* Work required *
Word for word, write the lines below out again, with no pictures.

BEGIN Data records

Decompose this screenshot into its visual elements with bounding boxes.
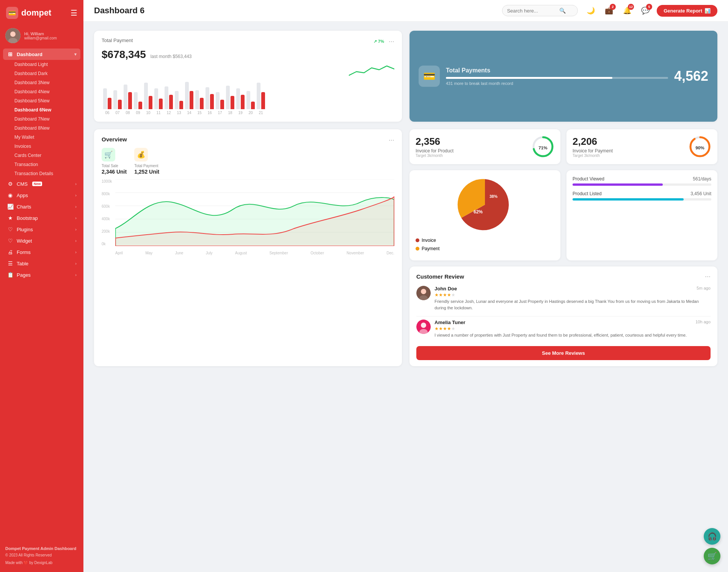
sidebar-item-invoices[interactable]: Invoices (3, 142, 80, 151)
avatar (5, 28, 20, 43)
bar-group (154, 88, 163, 109)
progress-bar-wrap (446, 77, 668, 79)
messages-button[interactable]: 💬 5 (639, 4, 652, 17)
footer-copyright: © 2023 All Rights Reserved (5, 552, 78, 558)
review-time-2: 10h ago (695, 320, 711, 325)
sidebar-item-transaction[interactable]: Transaction (3, 160, 80, 169)
sidebar-item-my-wallet[interactable]: My Wallet (3, 133, 80, 142)
search-box[interactable]: 🔍 (502, 5, 578, 16)
see-more-reviews-button[interactable]: See More Reviews (416, 346, 711, 360)
x-axis-labels: April May June July August September Oct… (115, 251, 394, 255)
user-info: Hi, William william@gmail.com (24, 31, 57, 40)
logo[interactable]: 💳 dompet (6, 7, 51, 19)
bar-grey (195, 90, 199, 109)
bootstrap-icon: ★ (7, 215, 14, 221)
dashboard-light-label: Dashboard Light (14, 62, 48, 67)
bar-grey (144, 83, 148, 109)
bar-x-label: 18 (226, 111, 234, 115)
bar-x-label: 14 (185, 111, 193, 115)
transaction-details-label: Transaction Details (14, 171, 53, 176)
review-name-row-2: Amelia Tuner 10h ago (435, 320, 711, 325)
chevron-right-icon: › (75, 182, 77, 186)
invoice-product-target: Target 3k/month (416, 154, 527, 158)
pie-chart-svg: 62% 38% (457, 176, 513, 233)
sidebar-item-bootstrap[interactable]: ★ Bootstrap › (3, 212, 80, 224)
theme-toggle-button[interactable]: 🌙 (584, 4, 598, 17)
sidebar-item-pages[interactable]: 📋 Pages › (3, 269, 80, 281)
notifications-button[interactable]: 🔔 12 (620, 4, 634, 17)
cart-icon: 🛒 (708, 552, 717, 561)
bar-grey (124, 85, 127, 109)
product-listed-val: 3,456 Unit (690, 191, 711, 196)
sidebar-item-cards-center[interactable]: Cards Center (3, 151, 80, 160)
sidebar-item-dashboard-light[interactable]: Dashboard Light (3, 60, 80, 69)
sidebar-item-dashboard-5[interactable]: Dashboard 5 New (3, 96, 80, 105)
more-options-button[interactable]: ··· (389, 38, 394, 45)
cms-icon: ⚙ (7, 181, 14, 187)
bar-x-label: 20 (246, 111, 255, 115)
chevron-down-icon: ▾ (74, 52, 77, 57)
sidebar-item-forms[interactable]: 🖨 Forms › (3, 246, 80, 258)
sidebar-item-cms[interactable]: ⚙ CMS New › (3, 178, 80, 190)
total-payments-count: 4,562 (674, 68, 708, 84)
badge-new: New (42, 107, 52, 113)
sidebar-item-plugins[interactable]: ♡ Plugins › (3, 224, 80, 235)
sidebar-item-dashboard-dark[interactable]: Dashboard Dark (3, 69, 80, 78)
bar-grey (134, 92, 138, 109)
sidebar-item-apps[interactable]: ◉ Apps › (3, 190, 80, 201)
invoice-product-info: 2,356 Invoice for Product Target 3k/mont… (416, 136, 527, 158)
bar-red (251, 102, 255, 109)
product-viewed-header: Product Viewed 561/days (573, 176, 711, 182)
bar-red (128, 92, 132, 109)
search-input[interactable] (507, 8, 556, 14)
bar-x-label: 13 (175, 111, 183, 115)
bar-group (257, 83, 265, 109)
sidebar-item-dashboard-7[interactable]: Dashboard 7 New (3, 114, 80, 124)
bar-group (185, 82, 193, 109)
invoice-payment-target: Target 3k/month (573, 154, 684, 158)
sidebar-item-charts[interactable]: 📈 Charts › (3, 201, 80, 212)
invoice-dot (416, 238, 419, 242)
invoice-legend-label: Invoice (422, 238, 436, 243)
sidebar-item-transaction-details[interactable]: Transaction Details (3, 169, 80, 178)
bar-red (220, 100, 224, 109)
sidebar-item-dashboard-3[interactable]: Dashboard 3 New (3, 78, 80, 87)
topbar: Dashboard 6 🔍 🌙 💼 2 🔔 12 💬 5 Generate Re (83, 0, 728, 22)
bar-red (118, 100, 122, 109)
notifications-badge: 12 (628, 4, 634, 10)
forms-icon: 🖨 (7, 249, 14, 255)
chevron-right-icon: › (75, 273, 77, 277)
cart-fab-button[interactable]: 🛒 (704, 548, 720, 564)
reviewer-name-2: Amelia Tuner (435, 320, 465, 325)
bar-red (179, 101, 183, 109)
bar-red (169, 95, 173, 109)
sidebar-item-dashboard-4[interactable]: Dashboard 4 New (3, 87, 80, 96)
blue-subtitle: 431 more to break last month record (446, 81, 668, 86)
invoice-product-card: 2,356 Invoice for Product Target 3k/mont… (410, 129, 560, 164)
total-sale-val: 2,346 Unit (102, 169, 127, 175)
reviews-more-options[interactable]: ··· (705, 273, 711, 281)
my-wallet-label: My Wallet (14, 135, 34, 140)
user-greeting: Hi, William (24, 31, 57, 36)
sidebar-item-table[interactable]: ☰ Table › (3, 258, 80, 269)
overview-more-options[interactable]: ··· (389, 136, 394, 144)
sidebar-item-widget[interactable]: ♡ Widget › (3, 235, 80, 246)
main-area: Dashboard 6 🔍 🌙 💼 2 🔔 12 💬 5 Generate Re (83, 0, 728, 572)
bar-grey (154, 88, 158, 109)
user-profile[interactable]: Hi, William william@gmail.com (0, 24, 83, 49)
widget-label: Widget (17, 238, 32, 244)
support-fab-button[interactable]: 🎧 (704, 528, 720, 545)
bar-group (246, 91, 255, 109)
generate-report-button[interactable]: Generate Report 📊 (657, 5, 717, 17)
sidebar-item-dashboard-6[interactable]: Dashboard 6 New (3, 105, 80, 114)
dashboard-7-label: Dashboard 7 (14, 116, 41, 122)
bar-group (103, 88, 111, 109)
wallet-button[interactable]: 💼 2 (602, 4, 616, 17)
sidebar-item-dashboard-8[interactable]: Dashboard 8 New (3, 124, 80, 133)
badge-new: New (41, 80, 50, 85)
bar-grey (165, 86, 168, 109)
bar-red (261, 92, 265, 109)
sidebar-item-dashboard[interactable]: ⊞ Dashboard ▾ (3, 49, 80, 60)
hamburger-button[interactable]: ☰ (71, 8, 77, 17)
logo-text: dompet (21, 8, 51, 18)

END Data records

* Result of this task *
Decompose this screenshot into its visual elements with bounding boxes.
sidebar-item-invoices[interactable]: Invoices (3, 142, 80, 151)
avatar (5, 28, 20, 43)
bar-group (154, 88, 163, 109)
progress-bar-wrap (446, 77, 668, 79)
messages-button[interactable]: 💬 5 (639, 4, 652, 17)
footer-copyright: © 2023 All Rights Reserved (5, 552, 78, 558)
review-time-2: 10h ago (695, 320, 711, 325)
sidebar-item-transaction[interactable]: Transaction (3, 160, 80, 169)
sidebar-item-my-wallet[interactable]: My Wallet (3, 133, 80, 142)
search-box[interactable]: 🔍 (502, 5, 578, 16)
see-more-reviews-button[interactable]: See More Reviews (416, 346, 711, 360)
x-axis-labels: April May June July August September Oct… (115, 251, 394, 255)
user-info: Hi, William william@gmail.com (24, 31, 57, 40)
logo[interactable]: 💳 dompet (6, 7, 51, 19)
bar-grey (195, 90, 199, 109)
bootstrap-icon: ★ (7, 215, 14, 221)
dashboard-light-label: Dashboard Light (14, 62, 48, 67)
bar-grey (144, 83, 148, 109)
bar-x-label: 18 (226, 111, 234, 115)
bar-x-label: 14 (185, 111, 193, 115)
transaction-details-label: Transaction Details (14, 171, 53, 176)
review-name-row-2: Amelia Tuner 10h ago (435, 320, 711, 325)
chevron-right-icon: › (75, 182, 77, 186)
invoice-product-target: Target 3k/month (416, 154, 527, 158)
pie-chart-svg: 62% 38% (457, 176, 513, 233)
sidebar-item-bootstrap[interactable]: ★ Bootstrap › (3, 212, 80, 224)
theme-toggle-button[interactable]: 🌙 (584, 4, 598, 17)
sidebar-item-pages[interactable]: 📋 Pages › (3, 269, 80, 281)
notifications-button[interactable]: 🔔 12 (620, 4, 634, 17)
cart-icon: 🛒 (708, 552, 717, 561)
bar-grey (124, 85, 127, 109)
product-listed-val: 3,456 Unit (690, 191, 711, 196)
sidebar-item-cards-center[interactable]: Cards Center (3, 151, 80, 160)
sidebar-item-dashboard-light[interactable]: Dashboard Light (3, 60, 80, 69)
sidebar-item-dashboard-5[interactable]: Dashboard 5 New (3, 96, 80, 105)
more-options-button[interactable]: ··· (389, 38, 394, 45)
cms-icon: ⚙ (7, 181, 14, 187)
bar-x-label: 20 (246, 111, 255, 115)
chevron-down-icon: ▾ (74, 52, 77, 57)
sidebar-item-forms[interactable]: 🖨 Forms › (3, 246, 80, 258)
sidebar-item-cms[interactable]: ⚙ CMS New › (3, 178, 80, 190)
total-payments-count: 4,562 (674, 68, 708, 84)
badge-new: New (42, 107, 52, 113)
sidebar-item-plugins[interactable]: ♡ Plugins › (3, 224, 80, 235)
sidebar-item-dashboard-dark[interactable]: Dashboard Dark (3, 69, 80, 78)
bar-grey (134, 92, 138, 109)
sidebar-item-apps[interactable]: ◉ Apps › (3, 190, 80, 201)
invoice-product-info: 2,356 Invoice for Product Target 3k/mont… (416, 136, 527, 158)
bar-red (251, 102, 255, 109)
product-viewed-header: Product Viewed 561/days (573, 176, 711, 182)
bar-red (128, 92, 132, 109)
search-input[interactable] (507, 8, 556, 14)
bar-x-label: 13 (175, 111, 183, 115)
bar-group (257, 83, 265, 109)
sidebar-item-dashboard-7[interactable]: Dashboard 7 New (3, 114, 80, 124)
bar-group (185, 82, 193, 109)
invoice-payment-target: Target 3k/month (573, 154, 684, 158)
sidebar-item-charts[interactable]: 📈 Charts › (3, 201, 80, 212)
invoice-dot (416, 238, 419, 242)
invoice-legend-label: Invoice (422, 238, 436, 243)
sidebar-item-transaction-details[interactable]: Transaction Details (3, 169, 80, 178)
bar-red (220, 100, 224, 109)
sidebar-item-dashboard-3[interactable]: Dashboard 3 New (3, 78, 80, 87)
topbar: Dashboard 6 🔍 🌙 💼 2 🔔 12 💬 5 Generate Re (83, 0, 728, 22)
bar-red (118, 100, 122, 109)
notifications-badge: 12 (628, 4, 634, 10)
forms-icon: 🖨 (7, 249, 14, 255)
chevron-right-icon: › (75, 273, 77, 277)
cart-fab-button[interactable]: 🛒 (704, 548, 720, 564)
reviewer-name-2: Amelia Tuner (435, 320, 465, 325)
bar-red (179, 101, 183, 109)
bar-red (169, 95, 173, 109)
sidebar-item-dashboard-4[interactable]: Dashboard 4 New (3, 87, 80, 96)
blue-subtitle: 431 more to break last month record (446, 81, 668, 86)
invoice-product-card: 2,356 Invoice for Product Target 3k/mont… (410, 129, 560, 164)
total-sale-val: 2,346 Unit (102, 169, 127, 175)
reviews-more-options[interactable]: ··· (705, 273, 711, 281)
my-wallet-label: My Wallet (14, 135, 34, 140)
user-greeting: Hi, William (24, 31, 57, 36)
sidebar-item-table[interactable]: ☰ Table › (3, 258, 80, 269)
overview-more-options[interactable]: ··· (389, 136, 394, 144)
sidebar-item-widget[interactable]: ♡ Widget › (3, 235, 80, 246)
main-area: Dashboard 6 🔍 🌙 💼 2 🔔 12 💬 5 Generate Re (83, 0, 728, 572)
bar-grey (154, 88, 158, 109)
user-profile[interactable]: Hi, William william@gmail.com (0, 24, 83, 49)
widget-label: Widget (17, 238, 32, 244)
support-fab-button[interactable]: 🎧 (704, 528, 720, 545)
bar-group (246, 91, 255, 109)
generate-report-button[interactable]: Generate Report 📊 (657, 5, 717, 17)
sidebar-item-dashboard-6[interactable]: Dashboard 6 New (3, 105, 80, 114)
dashboard-7-label: Dashboard 7 (14, 116, 41, 122)
bar-group (103, 88, 111, 109)
wallet-button[interactable]: 💼 2 (602, 4, 616, 17)
sidebar-item-dashboard-8[interactable]: Dashboard 8 New (3, 124, 80, 133)
badge-new: New (41, 80, 50, 85)
bar-grey (165, 86, 168, 109)
bar-red (261, 92, 265, 109)
sidebar-item-dashboard[interactable]: ⊞ Dashboard ▾ (3, 49, 80, 60)
hamburger-button[interactable]: ☰ (71, 8, 77, 17)
logo-text: dompet (21, 8, 51, 18)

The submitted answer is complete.